▶ TASK DETAILS
Omit the pictures, please, and give each record below again exactly.

▶ INPUT DATA
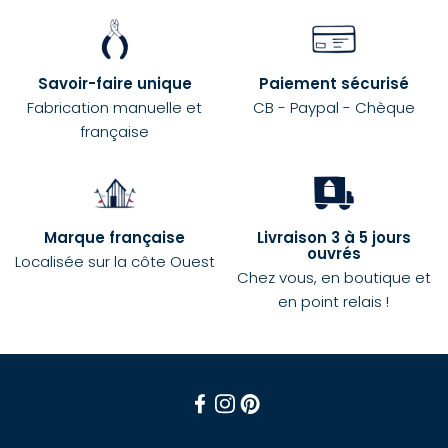
Savoir-faire unique
Paiement sécurisé
Fabrication manuelle et
CB - Paypal - Chèque
française
Marque française
Livraison 3 à 5 jours
ouvrés
Localisée sur la côte Ouest
Chez vous, en boutique et
en point relais !
Facebook
Instagram
Pinterest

▶ RESULT OF THIS TASK
Savoir-faire unique
Paiement sécurisé
Fabrication manuelle et
CB - Paypal - Chèque
française
Marque française
Livraison 3 à 5 jours
ouvrés
Localisée sur la côte Ouest
Chez vous, en boutique et
en point relais !
Facebook
Instagram
Pinterest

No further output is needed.